In this case, the effect is lower the later the unit receives treatment. This may be the case when policies have larger payoffs for early adopters. This comes from the `D * (0.2 - 1 * (D_time - as.numeric(periods)))` part of the `potential_outcomes` function.
We have two inquiries. The first inquiry is the **Average Treatment effect on the Treated (ATT)**. This is the difference between the observed post-treatment outcome in the treatment group and the unobserved counterfactual of the same group without receiving treatment.

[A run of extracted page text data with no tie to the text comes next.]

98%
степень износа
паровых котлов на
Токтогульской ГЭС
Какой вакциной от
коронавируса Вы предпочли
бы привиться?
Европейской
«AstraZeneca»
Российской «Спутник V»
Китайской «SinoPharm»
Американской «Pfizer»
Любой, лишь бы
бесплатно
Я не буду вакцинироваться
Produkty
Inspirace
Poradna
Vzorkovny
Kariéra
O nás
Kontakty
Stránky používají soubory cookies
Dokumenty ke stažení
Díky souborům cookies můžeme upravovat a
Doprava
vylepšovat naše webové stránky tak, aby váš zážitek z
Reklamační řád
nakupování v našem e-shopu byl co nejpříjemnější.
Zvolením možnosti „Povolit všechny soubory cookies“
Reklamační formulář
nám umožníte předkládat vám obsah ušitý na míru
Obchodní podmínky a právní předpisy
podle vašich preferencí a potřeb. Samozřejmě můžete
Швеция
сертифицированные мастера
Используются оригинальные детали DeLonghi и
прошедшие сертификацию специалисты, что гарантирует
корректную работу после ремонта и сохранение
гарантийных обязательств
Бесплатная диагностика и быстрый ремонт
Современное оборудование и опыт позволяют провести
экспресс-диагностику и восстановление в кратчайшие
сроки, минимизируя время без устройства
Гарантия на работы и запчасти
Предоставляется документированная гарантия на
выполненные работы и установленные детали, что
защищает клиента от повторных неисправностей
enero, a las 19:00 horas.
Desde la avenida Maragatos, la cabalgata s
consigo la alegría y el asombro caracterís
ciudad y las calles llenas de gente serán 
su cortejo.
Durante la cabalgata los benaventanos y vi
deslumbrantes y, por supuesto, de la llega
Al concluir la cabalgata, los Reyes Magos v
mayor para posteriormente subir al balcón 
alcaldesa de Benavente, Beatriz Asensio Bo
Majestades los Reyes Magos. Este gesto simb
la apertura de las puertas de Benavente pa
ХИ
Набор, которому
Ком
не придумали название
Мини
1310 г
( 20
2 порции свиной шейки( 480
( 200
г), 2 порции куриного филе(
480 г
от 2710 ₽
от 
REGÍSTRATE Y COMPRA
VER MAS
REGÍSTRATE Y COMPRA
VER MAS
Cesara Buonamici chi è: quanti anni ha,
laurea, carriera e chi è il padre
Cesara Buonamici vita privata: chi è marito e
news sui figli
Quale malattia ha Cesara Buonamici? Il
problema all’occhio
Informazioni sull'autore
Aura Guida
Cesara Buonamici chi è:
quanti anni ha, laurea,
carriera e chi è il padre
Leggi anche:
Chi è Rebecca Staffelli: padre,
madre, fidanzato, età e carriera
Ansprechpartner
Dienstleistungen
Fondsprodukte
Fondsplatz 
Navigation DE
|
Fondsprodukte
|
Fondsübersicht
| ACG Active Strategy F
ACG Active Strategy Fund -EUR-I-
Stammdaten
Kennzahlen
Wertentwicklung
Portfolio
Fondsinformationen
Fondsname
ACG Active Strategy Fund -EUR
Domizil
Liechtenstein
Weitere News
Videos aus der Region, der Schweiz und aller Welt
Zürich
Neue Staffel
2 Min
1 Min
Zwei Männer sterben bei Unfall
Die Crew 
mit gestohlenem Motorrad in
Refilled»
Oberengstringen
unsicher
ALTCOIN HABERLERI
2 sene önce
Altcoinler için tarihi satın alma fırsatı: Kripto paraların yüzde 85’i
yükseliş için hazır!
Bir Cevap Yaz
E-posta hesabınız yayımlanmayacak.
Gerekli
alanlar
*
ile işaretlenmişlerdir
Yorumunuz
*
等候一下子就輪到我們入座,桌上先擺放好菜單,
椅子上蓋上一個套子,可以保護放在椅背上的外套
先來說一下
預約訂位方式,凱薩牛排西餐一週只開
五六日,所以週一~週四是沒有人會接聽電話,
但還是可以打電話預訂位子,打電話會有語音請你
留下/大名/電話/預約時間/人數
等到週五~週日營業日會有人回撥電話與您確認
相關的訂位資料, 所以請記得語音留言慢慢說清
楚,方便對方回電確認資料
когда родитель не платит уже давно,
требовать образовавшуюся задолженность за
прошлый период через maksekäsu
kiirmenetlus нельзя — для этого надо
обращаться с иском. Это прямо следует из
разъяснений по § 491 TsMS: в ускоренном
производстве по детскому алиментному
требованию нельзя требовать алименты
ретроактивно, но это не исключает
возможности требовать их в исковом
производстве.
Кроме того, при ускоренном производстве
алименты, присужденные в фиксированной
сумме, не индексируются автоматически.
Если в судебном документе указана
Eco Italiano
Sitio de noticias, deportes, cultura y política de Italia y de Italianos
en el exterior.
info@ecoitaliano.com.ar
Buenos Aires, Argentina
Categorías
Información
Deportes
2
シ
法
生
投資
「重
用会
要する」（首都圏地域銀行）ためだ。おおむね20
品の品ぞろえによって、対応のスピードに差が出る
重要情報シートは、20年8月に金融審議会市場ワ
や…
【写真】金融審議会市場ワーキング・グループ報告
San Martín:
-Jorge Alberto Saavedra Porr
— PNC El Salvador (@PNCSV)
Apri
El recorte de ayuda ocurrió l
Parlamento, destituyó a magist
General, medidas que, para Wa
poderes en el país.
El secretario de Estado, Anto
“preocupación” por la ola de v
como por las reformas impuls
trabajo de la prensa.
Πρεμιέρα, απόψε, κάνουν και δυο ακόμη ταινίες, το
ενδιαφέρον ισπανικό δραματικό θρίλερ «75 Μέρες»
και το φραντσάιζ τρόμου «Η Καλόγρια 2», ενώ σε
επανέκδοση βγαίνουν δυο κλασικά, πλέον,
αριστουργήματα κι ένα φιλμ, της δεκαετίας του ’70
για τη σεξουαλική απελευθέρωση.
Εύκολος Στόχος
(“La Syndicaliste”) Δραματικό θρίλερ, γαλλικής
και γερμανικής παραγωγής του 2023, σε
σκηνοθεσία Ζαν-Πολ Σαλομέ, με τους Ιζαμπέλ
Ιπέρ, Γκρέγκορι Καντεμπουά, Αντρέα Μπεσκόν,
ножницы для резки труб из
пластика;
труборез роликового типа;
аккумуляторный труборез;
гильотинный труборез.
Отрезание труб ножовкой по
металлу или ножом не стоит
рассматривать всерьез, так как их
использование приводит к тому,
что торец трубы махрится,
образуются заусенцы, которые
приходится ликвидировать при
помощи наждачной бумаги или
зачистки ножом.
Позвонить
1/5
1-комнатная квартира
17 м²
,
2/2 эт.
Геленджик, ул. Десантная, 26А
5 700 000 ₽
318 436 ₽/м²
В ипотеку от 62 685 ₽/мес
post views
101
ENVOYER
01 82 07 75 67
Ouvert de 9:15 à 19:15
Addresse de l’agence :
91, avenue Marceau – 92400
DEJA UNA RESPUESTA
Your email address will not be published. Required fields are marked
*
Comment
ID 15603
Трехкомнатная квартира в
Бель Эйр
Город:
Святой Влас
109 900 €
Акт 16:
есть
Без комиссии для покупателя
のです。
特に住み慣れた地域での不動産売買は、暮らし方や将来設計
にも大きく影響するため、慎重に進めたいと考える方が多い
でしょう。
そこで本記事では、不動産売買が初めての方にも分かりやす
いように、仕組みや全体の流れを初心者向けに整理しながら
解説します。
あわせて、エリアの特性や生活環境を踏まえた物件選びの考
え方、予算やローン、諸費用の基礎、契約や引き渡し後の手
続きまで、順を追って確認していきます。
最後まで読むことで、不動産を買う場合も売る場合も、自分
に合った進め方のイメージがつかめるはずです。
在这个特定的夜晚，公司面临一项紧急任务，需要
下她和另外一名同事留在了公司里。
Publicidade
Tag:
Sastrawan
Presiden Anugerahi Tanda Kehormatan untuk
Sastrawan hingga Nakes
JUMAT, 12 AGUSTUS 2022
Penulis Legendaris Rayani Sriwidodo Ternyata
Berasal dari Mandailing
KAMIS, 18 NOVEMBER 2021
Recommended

For this particular version of the design, another inquiry is the ATT among those who *just switched* from control to treatment, so we are focusing on the potential outcomes of units who are treated now but were not treated one period ago. This means we are ignoring those who start the study in the treatment group, as well as the potential outcomes from periods outside the switching window.
```{r}
inq1 = declare_inquiry(
ATT = mean(Y_D_1 - Y_D_0),
subset = D == 1
)
inq2 = declare_inquiry(
ATT_switchers = mean(Y_D_1 - Y_D_0),
subset = D == 1 & D_lag == 0 & !is.na(D_lag)
)
```
There is no randomization procedure, so the data strategy only realizes the observed outcomes based on the potential outcomes.
```{r}
reveal = declare_measurement(Y = reveal_outcomes(Y ~ D))
```
The estimator is a linear regression that controls for variability that is unrelated to the treatment at the unit and period level using "fixed effects." This is equivalent to calculating all the group means individually, but much less cumbersome. Because we are including fixed effects for two sources of variability, we call this a "two-way fixed effect" model. Many other estimators exist that aim to overcome the difficulties that emerge from multiple treatment periods, but for our purposes it is sufficient to focus on the canonical estimator.
```{r}
est = declare_estimator(
Y ~ D,
fixed_effects = ~ units + periods,
.method = lm_robust,
inquiry = c("ATT", "ATT_switchers"),
label = "twoway-fe"
)
```
## TASKS
**1. Diagnose the current design. How does it perform in terms of bias, RMSE, and power?**
**2. Why is the performance for the** `ATT` **inquiry different from the performance for the** `ATT_switchers` **inquiry?**
***Hint: This does not need code but a careful read of the material for this week, especially [chapter 16.3](https://book.declaredesign.org/library/observational-causal.html#sec-ch16s3) of the RD book.***
**3. What happens to performance in terms of bias, RMSE, and power when you increase the number of time periods? Show at least 3 values larger than 2 but smaller or equal than 10. You do not need to give a specific answer for each of the three values. Instead, explain the general trend and elaborate on why it happens.**
**4. Is there an optimal number of time periods? What makes you say so? (You only need to show code and output if you haven't already done so).**
# Answers
Write your answers here. Remember to show the code you use to get the answer and to use `set.seed` with your student number to get unique results in simulations and diagnosis.